◆ **Task details**: With the pictures excluded, repeat every entry exactly.

(Collected data)
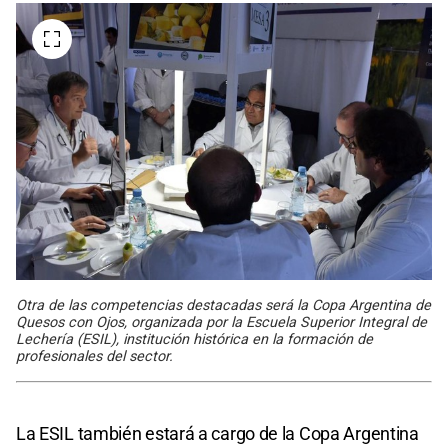
Otra de las competencias destacadas será la Copa Argentina de
Quesos con Ojos, organizada por la Escuela Superior Integral de
Lechería (ESIL), institución histórica en la formación de
profesionales del sector.
La ESIL también estará a cargo de la Copa Argentina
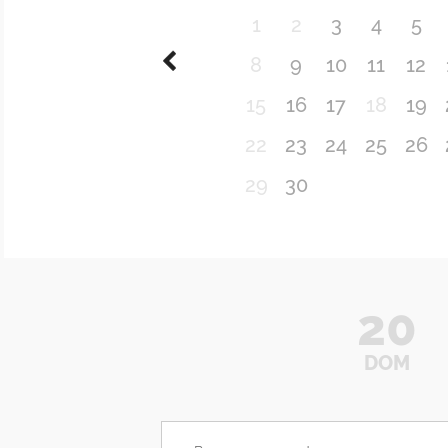
1
2
3
4
5
8
9
10
11
12
15
16
17
18
19
22
23
24
25
26
29
30
20
DOM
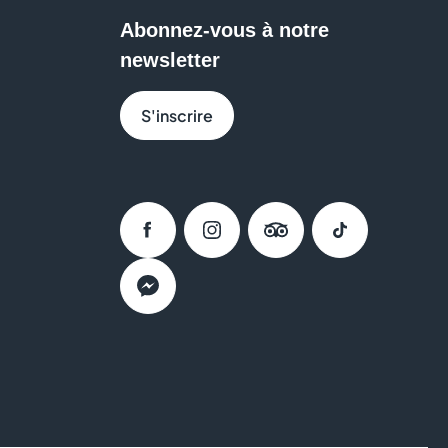
Abonnez-vous à notre
newsletter
S'inscrire
Facebook
Instagram
Tripadvisor
Tiktok
Messenger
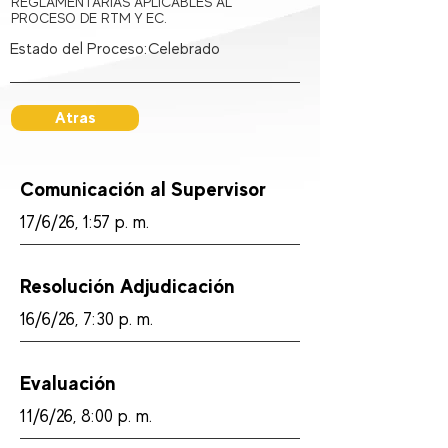
REGLAMENTARIAS APLICABLES AL
PROCESO DE RTM Y EC.
Estado del Proceso:
Celebrado
Atras
Comunicación al Supervisor
17/6/26, 1:57 p. m.
Resolución Adjudicación
16/6/26, 7:30 p. m.
Evaluación
11/6/26, 8:00 p. m.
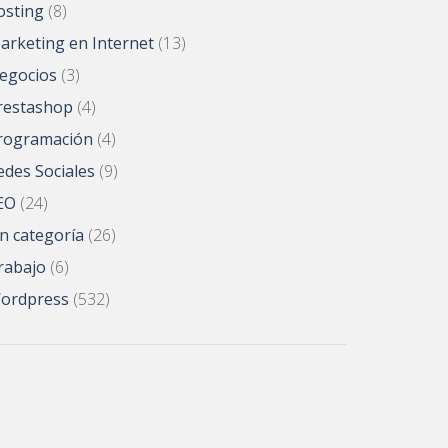
osting
(8)
arketing en Internet
(13)
egocios
(3)
restashop
(4)
rogramación
(4)
edes Sociales
(9)
EO
(24)
in categoría
(26)
rabajo
(6)
ordpress
(532)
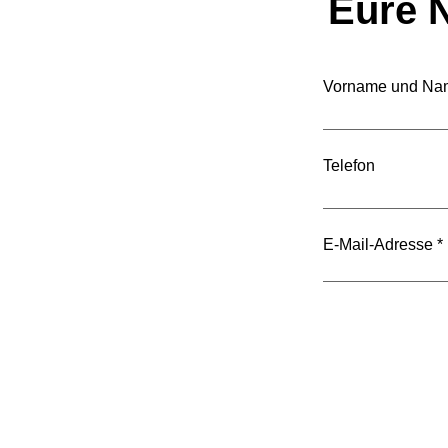
Eure N
Vorname und Na
Kirchensteuer für
juristische Personen -
Telefon
Warum der
Regierungsratsbericht nicht
überzeugt
E-Mail-Adresse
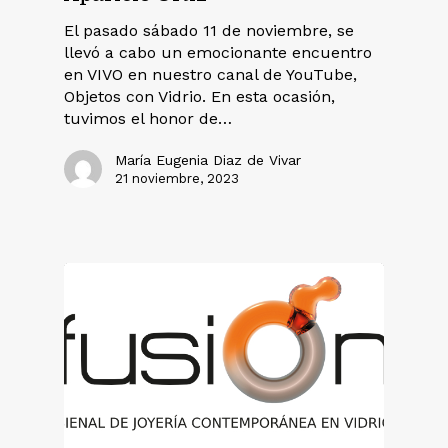
El pasado sábado 11 de noviembre, se
llevó a cabo un emocionante encuentro
en VIVO en nuestro canal de YouTube,
Objetos con Vidrio. En esta ocasión,
tuvimos el honor de…
María Eugenia Diaz de Vivar
21 noviembre, 2023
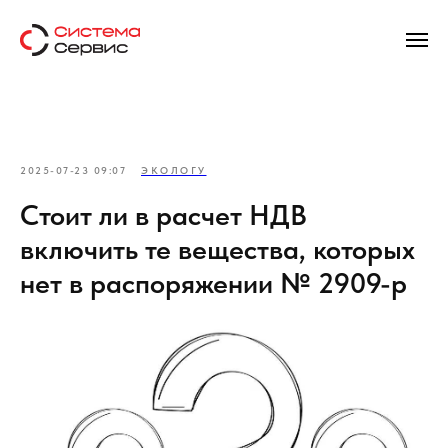
2025-07-23 09:07
ЭКОЛОГУ
Стоит ли в расчет НДВ
включить те вещества, которых
нет в распоряжении № 2909-р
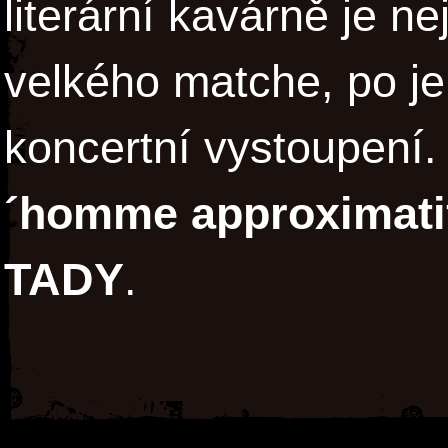
literární kavárně je n
velkého matche, po j
koncertní vystoupení.
´homme approximati
TADY
.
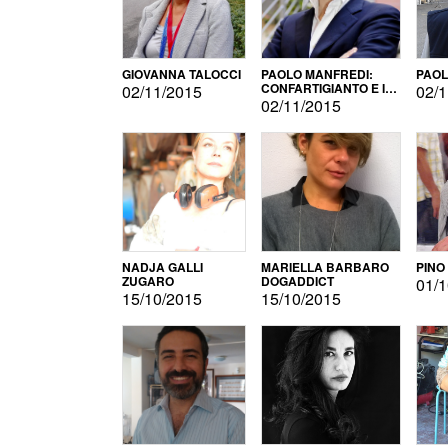
GIOVANNA TALOCCI
PAOLO MANFREDI:
PAOL
CONFARTIGIANTO E IL
02/11/2015
02/1
SONDAGGIO
02/11/2015
NADJA GALLI
MARIELLA BARBARO
PINO
ZUGARO
DOGADDICT
01/1
15/10/2015
15/10/2015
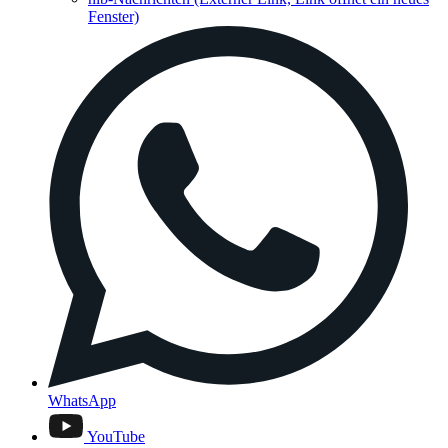
Fenster)
WhatsApp
YouTube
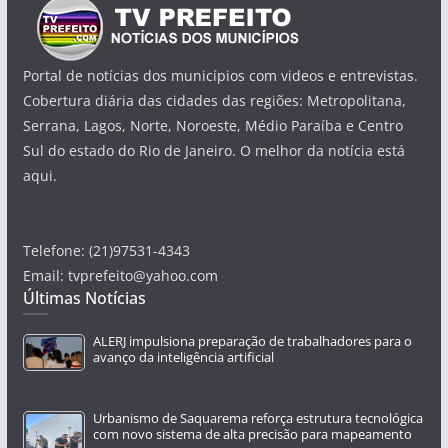
Portal de notícias dos municípios com videos e entrevistas.
Cobertura diária das cidades das regiões: Metropolitana,
Serrana, Lagos, Norte, Noroeste, Médio Paraíba e Centro
Sul do estado do Rio de Janeiro. O melhor da notícia está
aqui.
Telefone: (21)97531-4343
Email: tvprefeito@yahoo.com
Últimas Notícias
ALERJ impulsiona preparação de trabalhadores para o
avanço da inteligência artificial
Urbanismo de Saquarema reforça estrutura tecnológica
com novo sistema de alta precisão para mapeamento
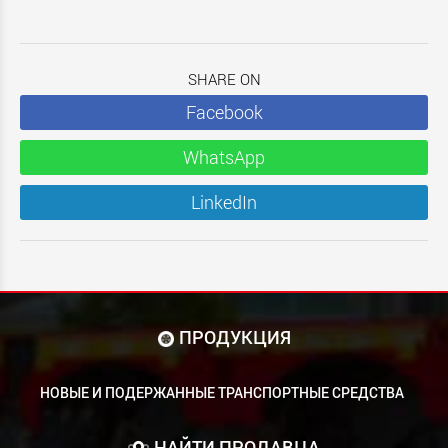
SHARE ON
Facebook
WhatsApp
LinkedIn
ПРОДУКЦИЯ
НОВЫЕ И ПОДЕРЖАННЫЕ ТРАНСПОРТНЫЕ СРЕДСТВА
НАЙТИ ПРОДАВЦА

◆ **Exercise solution**:
Otra de las competencias destacadas será la Copa Argentina de
Quesos con Ojos, organizada por la Escuela Superior Integral de
Lechería (ESIL), institución histórica en la formación de
profesionales del sector.
La ESIL también estará a cargo de la Copa Argentina
1
2
3
4
5
8
9
10
11
12
15
16
17
18
19
22
23
24
25
26
29
30
20
DOM
Abonnez-vous à notre
newsletter
S'inscrire
Facebook
Instagram
Tripadvisor
Tiktok
Messenger
REGLAMENTARIAS APLICABLES AL
PROCESO DE RTM Y EC.
Estado del Proceso:
Celebrado
Atras
Comunicación al Supervisor
17/6/26, 1:57 p. m.
Resolución Adjudicación
16/6/26, 7:30 p. m.
Evaluación
11/6/26, 8:00 p. m.
osting
(8)
arketing en Internet
(13)
egocios
(3)
restashop
(4)
rogramación
(4)
edes Sociales
(9)
EO
(24)
in categoría
(26)
rabajo
(6)
ordpress
(532)
Eure N
Vorname und Na
Kirchensteuer für
juristische Personen -
Telefon
Warum der
Regierungsratsbericht nicht
überzeugt
E-Mail-Adresse
El pasado sábado 11 de noviembre, se
llevó a cabo un emocionante encuentro
en VIVO en nuestro canal de YouTube,
Objetos con Vidrio. En esta ocasión,
tuvimos el honor de…
María Eugenia Diaz de Vivar
21 noviembre, 2023
2025-07-23 09:07
ЭКОЛОГУ
Стоит ли в расчет НДВ
включить те вещества, которых
нет в распоряжении № 2909-р
literární kavárně je n
velkého matche, po j
koncertní vystoupení.
´homme approximati
TADY
.
GIOVANNA TALOCCI
PAOLO MANFREDI:
PAOL
CONFARTIGIANTO E IL
02/11/2015
02/1
SONDAGGIO
02/11/2015
NADJA GALLI
MARIELLA BARBARO
PINO
ZUGARO
DOGADDICT
01/1
15/10/2015
15/10/2015
Fenster)
WhatsApp
YouTube
Portal de notícias dos municípios com videos e entrevistas.
Cobertura diária das cidades das regiões: Metropolitana,
Serrana, Lagos, Norte, Noroeste, Médio Paraíba e Centro
Sul do estado do Rio de Janeiro. O melhor da notícia está
aqui.
Telefone: (21)97531-4343
Email: tvprefeito@yahoo.com
Últimas Notícias
ALERJ impulsiona preparação de trabalhadores para o
avanço da inteligência artificial
Urbanismo de Saquarema reforça estrutura tecnológica
com novo sistema de alta precisão para mapeamento
SHARE ON
Facebook
WhatsApp
LinkedIn
ПРОДУКЦИЯ
НОВЫЕ И ПОДЕРЖАННЫЕ ТРАНСПОРТНЫЕ СРЕДСТВА
НАЙТИ ПРОДАВЦА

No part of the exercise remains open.